Results: The overall SRPPD estimate in Hawaii is 14.8%(95%CI:13.9-15.8) with variation among racial/ethnic groups: Samoan(20.2%); Black(17.5%); Hawaiian(17.2%); Filipino(16.1%); Korean(15.9%); Chinese(13.7%); Japanese(12.3%); and White(9.4%). Lower levels of education, income, being under 20 years old, and not being married were associated with higher SRPPD estimates. In the adjusted analysis, Chinese(Adjusted Odds Ratio[AOR]=1.8,95%CI:1.3-2.5), Korean(AOR=1.8,95%CI:1.3-2.7), Filipino(AOR=1.6,95%CI:1.2-2.1), Japanese(AOR=1.5,95%CI:1.1-2.1) , and Hawaiian(AOR=1.5,95%CI:1.1-1.9) women remained significantly more likely to have SRPPD compared to White women.
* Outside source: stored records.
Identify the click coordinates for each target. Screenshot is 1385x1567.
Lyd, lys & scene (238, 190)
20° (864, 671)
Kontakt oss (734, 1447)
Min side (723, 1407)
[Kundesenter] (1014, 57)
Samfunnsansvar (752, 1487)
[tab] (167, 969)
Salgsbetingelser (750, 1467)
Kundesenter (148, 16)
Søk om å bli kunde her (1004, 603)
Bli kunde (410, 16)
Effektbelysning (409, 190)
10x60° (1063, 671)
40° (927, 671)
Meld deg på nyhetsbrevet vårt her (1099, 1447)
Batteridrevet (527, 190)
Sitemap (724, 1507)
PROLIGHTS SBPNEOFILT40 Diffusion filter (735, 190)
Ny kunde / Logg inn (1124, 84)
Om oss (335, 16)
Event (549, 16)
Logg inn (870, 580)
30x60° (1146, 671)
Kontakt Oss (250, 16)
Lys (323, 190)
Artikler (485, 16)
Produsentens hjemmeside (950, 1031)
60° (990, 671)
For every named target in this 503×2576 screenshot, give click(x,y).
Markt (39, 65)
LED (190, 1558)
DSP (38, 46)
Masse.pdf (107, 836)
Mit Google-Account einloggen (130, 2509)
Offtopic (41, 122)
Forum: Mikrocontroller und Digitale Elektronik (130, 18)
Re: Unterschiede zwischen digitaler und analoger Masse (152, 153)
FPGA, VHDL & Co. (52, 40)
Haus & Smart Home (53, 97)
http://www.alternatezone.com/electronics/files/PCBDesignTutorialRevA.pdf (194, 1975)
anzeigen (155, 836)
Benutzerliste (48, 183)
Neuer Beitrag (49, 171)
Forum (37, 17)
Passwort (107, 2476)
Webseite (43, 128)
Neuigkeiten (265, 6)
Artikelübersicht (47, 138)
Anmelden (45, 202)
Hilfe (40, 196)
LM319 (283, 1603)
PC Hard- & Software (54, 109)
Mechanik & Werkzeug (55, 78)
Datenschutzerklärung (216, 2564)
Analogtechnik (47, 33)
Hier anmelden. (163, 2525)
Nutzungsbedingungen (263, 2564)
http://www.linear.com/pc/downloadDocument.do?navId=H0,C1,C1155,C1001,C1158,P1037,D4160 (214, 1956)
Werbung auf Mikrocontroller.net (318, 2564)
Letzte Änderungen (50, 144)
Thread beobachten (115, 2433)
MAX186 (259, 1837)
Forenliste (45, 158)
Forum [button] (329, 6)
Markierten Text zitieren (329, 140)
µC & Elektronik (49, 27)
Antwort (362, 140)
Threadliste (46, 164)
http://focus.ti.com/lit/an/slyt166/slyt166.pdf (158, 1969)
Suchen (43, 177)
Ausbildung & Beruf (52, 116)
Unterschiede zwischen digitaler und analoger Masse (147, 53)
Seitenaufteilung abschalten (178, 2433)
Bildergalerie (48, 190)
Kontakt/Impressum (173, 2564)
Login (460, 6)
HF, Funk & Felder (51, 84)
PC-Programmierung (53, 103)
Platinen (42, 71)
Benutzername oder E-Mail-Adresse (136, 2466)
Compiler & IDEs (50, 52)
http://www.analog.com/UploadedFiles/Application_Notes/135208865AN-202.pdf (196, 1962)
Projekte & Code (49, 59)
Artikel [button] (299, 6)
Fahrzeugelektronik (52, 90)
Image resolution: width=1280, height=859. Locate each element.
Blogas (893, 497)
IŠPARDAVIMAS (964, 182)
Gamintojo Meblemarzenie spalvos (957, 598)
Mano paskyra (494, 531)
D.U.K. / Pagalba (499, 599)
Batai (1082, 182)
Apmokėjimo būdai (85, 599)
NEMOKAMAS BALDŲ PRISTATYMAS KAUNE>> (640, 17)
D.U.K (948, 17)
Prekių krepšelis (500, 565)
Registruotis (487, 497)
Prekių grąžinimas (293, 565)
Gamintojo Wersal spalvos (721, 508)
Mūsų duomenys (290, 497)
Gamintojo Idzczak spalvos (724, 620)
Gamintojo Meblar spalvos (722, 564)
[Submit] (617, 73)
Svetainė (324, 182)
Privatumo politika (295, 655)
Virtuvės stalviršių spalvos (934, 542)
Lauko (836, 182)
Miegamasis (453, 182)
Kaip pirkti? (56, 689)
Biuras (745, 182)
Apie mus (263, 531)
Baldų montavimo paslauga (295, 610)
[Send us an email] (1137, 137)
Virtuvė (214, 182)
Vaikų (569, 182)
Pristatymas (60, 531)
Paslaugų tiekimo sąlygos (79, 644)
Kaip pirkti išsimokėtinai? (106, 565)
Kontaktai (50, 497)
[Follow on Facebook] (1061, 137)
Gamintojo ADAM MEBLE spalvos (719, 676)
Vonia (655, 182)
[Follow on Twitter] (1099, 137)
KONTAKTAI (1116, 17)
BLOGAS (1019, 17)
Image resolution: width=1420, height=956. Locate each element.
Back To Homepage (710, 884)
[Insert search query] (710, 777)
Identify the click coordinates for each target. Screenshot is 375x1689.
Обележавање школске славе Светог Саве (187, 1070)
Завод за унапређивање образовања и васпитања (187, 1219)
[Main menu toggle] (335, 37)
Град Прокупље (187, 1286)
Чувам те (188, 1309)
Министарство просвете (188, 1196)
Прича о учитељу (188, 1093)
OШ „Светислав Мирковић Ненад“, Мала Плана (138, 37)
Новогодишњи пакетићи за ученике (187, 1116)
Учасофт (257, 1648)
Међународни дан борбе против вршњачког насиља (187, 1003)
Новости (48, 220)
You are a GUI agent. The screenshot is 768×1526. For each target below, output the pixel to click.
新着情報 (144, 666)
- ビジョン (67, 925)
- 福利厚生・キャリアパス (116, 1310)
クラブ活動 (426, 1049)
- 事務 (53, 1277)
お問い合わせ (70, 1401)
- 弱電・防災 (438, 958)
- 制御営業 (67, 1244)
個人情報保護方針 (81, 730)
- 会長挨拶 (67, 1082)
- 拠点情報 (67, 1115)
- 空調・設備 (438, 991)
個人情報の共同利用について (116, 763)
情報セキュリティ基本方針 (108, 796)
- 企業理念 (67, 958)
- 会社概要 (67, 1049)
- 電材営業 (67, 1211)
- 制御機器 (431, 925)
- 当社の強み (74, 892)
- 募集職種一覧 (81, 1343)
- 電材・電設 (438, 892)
Conclusions: Almost 15% of women having a live birth in Hawaii report symptoms suggestive of postpartum depression. After controlling for socio-economic and demographic factors, Asian or Pacific Islander groups had 50-80% higher risk, compared to white women. These findings suggest the importance of clinical screening for postpartum depression, particularly among Asian or Pacific Islander women in Hawaii.
Learning Objectives:
By the end of the presentation, the participant can describe what is Self-Reported Postpartum Depression as found in PRAMS?
2. By the end of the presentation, the participant can characterize differences in SRPPD among certain race/ethnic groups of women in Hawaii.
3. By the end of the presentation, the participant can discuss the potential impact of SRPPD and implications for postpartum care.
Keywords: Depression, Reproductive Health
Qualified on the content I am responsible for because: I have been the lead on all aspects of this abstract including developing, analysis, and discussion of results
Any relevant financial relationships? No
I agree to comply with the American Public Health Association Conflict of Interest and Commercial Support Guidelines, and to disclose to the participants any off-label or experimental uses of a commercial product or service discussed in my presentation.